Task objective:
In the records below, copy the line that contains "Nuestros valores" and each line after it, word for word, through the last.

Given data:
"""

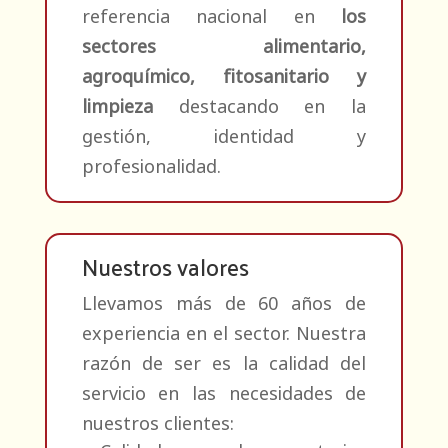
referencia nacional en
los
sectores alimentario,
agroquímico, fitosanitario y
limpieza
destacando en la
gestión, identidad y
profesionalidad.
Nuestros valores
Llevamos más de 60 años de
experiencia en el sector. Nuestra
razón de ser es la calidad del
servicio en las necesidades de
nuestros clientes:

"""

Output for this task:
Nuestros valores
Llevamos más de 60 años de
experiencia en el sector. Nuestra
razón de ser es la calidad del
servicio en las necesidades de
nuestros clientes:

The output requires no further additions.